HEF4026 and blue LED's

Thread Starter

Fenris

Joined Oct 21, 2007
288
Hi there

I am helping a friend out who is going to be doing a bit of charity work.
For this he needs a prop. I am doing the minor bit of electronics that
will add a bit of 'bling' to it. I have a 555/4026 circuit driving 8 Red LED's
at the moment on my breadboard. Now the thing is it will actually need
Blue LED's to be accurate and there lies the rub. I know that different
colour LED's have slight differences in current draw etc etc.

The circuit is running without resistors in series with the LED's as per the
diagram I used off the net.

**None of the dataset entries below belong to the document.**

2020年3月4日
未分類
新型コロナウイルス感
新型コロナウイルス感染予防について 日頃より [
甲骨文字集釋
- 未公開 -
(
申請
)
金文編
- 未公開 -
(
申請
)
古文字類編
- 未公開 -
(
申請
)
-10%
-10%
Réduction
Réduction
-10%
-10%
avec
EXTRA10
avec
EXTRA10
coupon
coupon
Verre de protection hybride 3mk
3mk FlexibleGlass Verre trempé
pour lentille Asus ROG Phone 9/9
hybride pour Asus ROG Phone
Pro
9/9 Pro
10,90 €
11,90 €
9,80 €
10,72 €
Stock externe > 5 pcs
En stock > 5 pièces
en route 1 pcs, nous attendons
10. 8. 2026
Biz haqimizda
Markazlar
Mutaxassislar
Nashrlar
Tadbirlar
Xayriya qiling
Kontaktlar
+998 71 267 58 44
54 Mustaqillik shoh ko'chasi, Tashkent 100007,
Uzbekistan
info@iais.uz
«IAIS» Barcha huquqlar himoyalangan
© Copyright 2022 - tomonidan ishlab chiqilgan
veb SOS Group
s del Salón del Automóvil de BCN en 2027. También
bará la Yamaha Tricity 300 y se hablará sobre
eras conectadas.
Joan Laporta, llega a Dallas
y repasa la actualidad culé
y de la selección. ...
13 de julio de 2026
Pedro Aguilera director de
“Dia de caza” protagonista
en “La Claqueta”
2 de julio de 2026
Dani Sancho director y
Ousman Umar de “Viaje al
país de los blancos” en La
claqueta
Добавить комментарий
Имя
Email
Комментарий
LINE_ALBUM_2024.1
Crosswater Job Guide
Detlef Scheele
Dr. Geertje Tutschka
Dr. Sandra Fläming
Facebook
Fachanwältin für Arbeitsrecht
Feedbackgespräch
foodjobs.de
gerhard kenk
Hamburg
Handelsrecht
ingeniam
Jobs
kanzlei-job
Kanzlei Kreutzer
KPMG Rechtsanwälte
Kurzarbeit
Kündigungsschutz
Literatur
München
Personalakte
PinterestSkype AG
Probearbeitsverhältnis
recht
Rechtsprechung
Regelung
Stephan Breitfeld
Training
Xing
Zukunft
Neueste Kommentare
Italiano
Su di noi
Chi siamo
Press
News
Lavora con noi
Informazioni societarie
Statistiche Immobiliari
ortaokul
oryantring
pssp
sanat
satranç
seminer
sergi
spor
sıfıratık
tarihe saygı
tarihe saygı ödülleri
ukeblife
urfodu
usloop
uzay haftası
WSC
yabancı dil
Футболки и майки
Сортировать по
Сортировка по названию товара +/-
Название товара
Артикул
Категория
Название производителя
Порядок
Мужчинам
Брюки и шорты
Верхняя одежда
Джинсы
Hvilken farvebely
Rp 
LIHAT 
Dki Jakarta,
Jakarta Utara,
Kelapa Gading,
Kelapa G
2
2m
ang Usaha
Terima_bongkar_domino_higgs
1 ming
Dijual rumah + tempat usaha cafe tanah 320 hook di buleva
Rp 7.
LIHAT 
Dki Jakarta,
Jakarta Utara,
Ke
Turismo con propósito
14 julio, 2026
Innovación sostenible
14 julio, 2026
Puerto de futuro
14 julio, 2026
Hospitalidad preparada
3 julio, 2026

But if I use Blue LED's would I need resistors
in line or will I actually need to use a transistor at each output to handle
the LED's in the event that the 4026 can't deal with the demands of the
blue's.

I have found some blue LED's that are not as bright as the sun. Here are the specs could you please advise me as to whether the 4026 could handle them or will I need to insert transistors.

Specifications:
Order Code JA24B: Diffused Blue
Kingbright description: L-53MBD
Viewing angle: 60°
Forward voltage at If=20mA: 4.0V
Forward current max.: 30mA
Reverse voltage max.: 5V
Wavelength @ peak : 430nm
Power dissipation PT: 105mW
Light output min.@ 20mA: 40mcd
Light output typ.@ 20mA: 60mcd

The red LED's I am using are from a cheap diy kit so I have no idea what their ratings are to compare.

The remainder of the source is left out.